Fresh produce–borne enteric bacterial pathogens that are resistant to antibiotics have posed serious challenges to food safety and public health worldwide. This study was conducted to evaluate the antibiotic resistance profiles of Salmonella enterica isolates (n = 33) recovered from exotic and indigenous leafy green vegetable samples (n = 328) collected from 50 vegetable farms in 12 farming areas and 37 vegetable sellers in four market centers in Accra, Ghana, from March 2016 to March 2017 and to determine the distribution of integrons among antibiotic-resistant isolates. The susceptibility of the Salmonella isolates to 12 antibiotics was assayed with the standard disk diffusion assay. The MICs of the five most resisted antibiotics were determined with a twofold macrodilution method. A PCR assay was used to detect the presence of integrons in Salmonella isolates, and PCR products with the amplified integron gene cassette were purified and sequenced with the Sanger sequencing technology.

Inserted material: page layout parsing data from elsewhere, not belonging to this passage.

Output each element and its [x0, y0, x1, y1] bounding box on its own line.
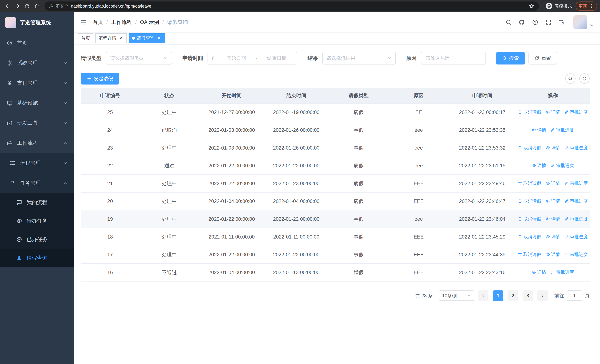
incognito-icon — [545, 3, 553, 10]
approval-progress-link[interactable]: 审批进度 — [564, 109, 588, 115]
cell-reason: EE — [389, 103, 449, 121]
security-badge[interactable]: 不安全 — [49, 3, 68, 9]
page-button-1[interactable]: 1 — [493, 290, 503, 301]
sidebar-item-done-tasks[interactable]: 已办任务 — [0, 230, 74, 249]
close-icon[interactable] — [156, 36, 162, 41]
browser-menu-button[interactable]: 更新 — [576, 1, 597, 11]
approval-progress-link[interactable]: 审批进度 — [551, 127, 574, 133]
chevron-right-icon — [540, 293, 545, 298]
sidebar-item-process-management[interactable]: 流程管理 — [0, 153, 74, 173]
cancel-leave-link[interactable]: 取消请假 — [518, 234, 541, 240]
detail-link[interactable]: 详情 — [532, 269, 546, 275]
create-leave-button[interactable]: 发起请假 — [81, 73, 119, 84]
trash-icon — [518, 217, 522, 221]
trash-icon — [518, 252, 522, 257]
toggle-search-button[interactable] — [565, 73, 576, 84]
sidebar-item-system[interactable]: 系统管理 — [0, 53, 74, 73]
browser-forward-button[interactable] — [13, 1, 22, 11]
browser-back-button[interactable] — [3, 1, 13, 11]
app-logo[interactable]: 芋道管理系统 — [0, 12, 74, 33]
workflow-submenu: 流程管理 任务管理 我的流程 — [0, 153, 74, 267]
trash-icon — [518, 199, 522, 203]
leave-type-select[interactable]: 请选择请假类型 — [106, 52, 172, 65]
detail-link[interactable]: 详情 — [545, 252, 560, 257]
tab-process-detail[interactable]: 流程详情 — [95, 33, 127, 43]
cancel-leave-link[interactable]: 取消请假 — [518, 145, 541, 151]
detail-link[interactable]: 详情 — [545, 216, 560, 222]
browser-reload-button[interactable] — [22, 1, 32, 11]
user-avatar[interactable] — [573, 15, 587, 29]
github-link-button[interactable] — [516, 17, 527, 28]
breadcrumb-oa-example[interactable]: OA 示例 — [140, 19, 159, 26]
sidebar-item-my-process[interactable]: 我的流程 — [0, 193, 74, 212]
eye-icon — [532, 163, 536, 168]
approval-progress-link[interactable]: 审批进度 — [564, 180, 588, 186]
tab-leave-query[interactable]: 请假查询 — [129, 33, 165, 43]
search-button[interactable]: 搜索 — [496, 52, 525, 65]
detail-link[interactable]: 详情 — [545, 234, 560, 240]
detail-link[interactable]: 详情 — [545, 180, 560, 186]
detail-link[interactable]: 详情 — [545, 198, 560, 204]
cancel-leave-link[interactable]: 取消请假 — [518, 216, 541, 222]
sidebar-item-devtools[interactable]: 研发工具 — [0, 113, 74, 133]
detail-link[interactable]: 详情 — [545, 145, 560, 151]
hamburger-icon — [80, 19, 87, 26]
next-page-button[interactable] — [537, 290, 548, 301]
approval-progress-link[interactable]: 审批进度 — [564, 252, 588, 257]
sidebar-item-home[interactable]: 首页 — [0, 33, 74, 53]
cancel-leave-link[interactable]: 取消请假 — [518, 252, 541, 257]
breadcrumb-home[interactable]: 首页 — [93, 19, 103, 26]
approval-progress-link[interactable]: 审批进度 — [551, 163, 574, 168]
result-select[interactable]: 请选择流结果 — [322, 52, 396, 65]
approval-progress-link[interactable]: 审批进度 — [564, 216, 588, 222]
briefcase-icon — [7, 140, 13, 146]
sidebar-item-todo-tasks[interactable]: 待办任务 — [0, 212, 74, 230]
header-search-button[interactable] — [503, 17, 514, 28]
prev-page-button[interactable] — [478, 290, 488, 301]
address-bar[interactable]: 不安全 dashboard.yudao.iocoder.cn/bpm/oa/le… — [45, 1, 539, 11]
date-range-separator: - — [256, 56, 257, 61]
approval-progress-link[interactable]: 审批进度 — [564, 234, 588, 240]
approval-progress-link[interactable]: 审批进度 — [551, 269, 574, 275]
sidebar-item-infrastructure[interactable]: 基础设施 — [0, 93, 74, 113]
cell-status: 处理中 — [139, 175, 199, 192]
bookmark-star-icon[interactable] — [529, 3, 534, 9]
reason-input[interactable] — [421, 52, 486, 65]
cell-id: 24 — [81, 121, 139, 139]
sidebar-toggle-button[interactable] — [80, 19, 87, 26]
close-icon[interactable] — [118, 36, 123, 41]
goto-page-input[interactable] — [567, 290, 582, 301]
col-leave-type: 请假类型 — [328, 88, 389, 103]
cancel-leave-link[interactable]: 取消请假 — [518, 109, 541, 115]
sidebar-item-payment[interactable]: 支付管理 — [0, 73, 74, 93]
reset-button[interactable]: 重置 — [528, 52, 557, 65]
detail-link[interactable]: 详情 — [532, 163, 546, 168]
incognito-badge: 无痕模式 — [545, 3, 572, 10]
font-size-button[interactable] — [556, 17, 567, 28]
home-icon — [34, 3, 39, 9]
sidebar-item-leave-query[interactable]: 请假查询 — [0, 249, 74, 267]
page-button-3[interactable]: 3 — [523, 290, 533, 301]
breadcrumb-workflow[interactable]: 工作流程 — [111, 19, 132, 26]
cancel-leave-link[interactable]: 取消请假 — [518, 198, 541, 204]
apply-time-range-picker[interactable]: 开始日期 - 结束日期 — [207, 52, 297, 65]
cancel-leave-link[interactable]: 取消请假 — [518, 180, 541, 186]
refresh-table-button[interactable] — [579, 73, 590, 84]
sidebar-item-workflow[interactable]: 工作流程 — [0, 133, 74, 153]
approval-progress-link[interactable]: 审批进度 — [564, 198, 588, 204]
fullscreen-button[interactable] — [543, 17, 554, 28]
page-size-select[interactable]: 10条/页 — [439, 290, 474, 301]
tab-home[interactable]: 首页 — [78, 33, 94, 43]
approval-progress-link[interactable]: 审批进度 — [564, 145, 588, 151]
cell-actions: 取消请假 详情 审批进度 — [516, 246, 590, 263]
cell-actions: 取消请假 详情 审批进度 — [516, 175, 590, 192]
detail-link[interactable]: 详情 — [532, 127, 546, 133]
browser-home-button[interactable] — [32, 1, 41, 11]
eye-icon — [532, 270, 536, 274]
sidebar-item-task-management[interactable]: 任务管理 — [0, 173, 74, 193]
help-button[interactable] — [530, 17, 541, 28]
reason-label: 原因 — [406, 55, 417, 62]
page-button-2[interactable]: 2 — [508, 290, 518, 301]
detail-link[interactable]: 详情 — [545, 109, 560, 115]
edit-pen-icon — [564, 146, 569, 150]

The Salmonella isolates used in the study were resistant to at least one tested antibiotic, and 30.3% (10 of 33) of the isolates were multidrug resistant. Most isolates (81.8%) were resistant to sulfisoxazole. The MICs of tetracycline, cefoxitin, streptomycin, ampicillin, and sulfisoxazole were 16, 32, 64, 64, and >1,024 μg/mL, respectively. Five patterns of multidrug resistance were observed among the Salmonella isolates, and the most common patterns were AAuFox (30.3%) and AAuFoxSSu (18.1%). One (3.0%) of the 33 Salmonella isolates tested positive for the class 1 integron, with a gene cassette of about 800 bp. Nucleotide sequencing revealed that this class 1 integron carried a single gene, dfrA7. Further studies are needed to determine whether the consumption of contaminated leafy green vegetables is a route for acquiring antibiotic-resistant Salmonella in Accra, Ghana.
Multidrug-resistant Salmonella was isolated from leafy vegetables in Ghana.
The common multidrug resistance patterns were AAuFox and AAuFoxSSu.
Most isolates (27 of 33) were resistant to sulfisoxazole.
One (3%) of the 33 isolates tested positive for a class 1 integron.
The class 1 integron carried a single gene, dfrA7.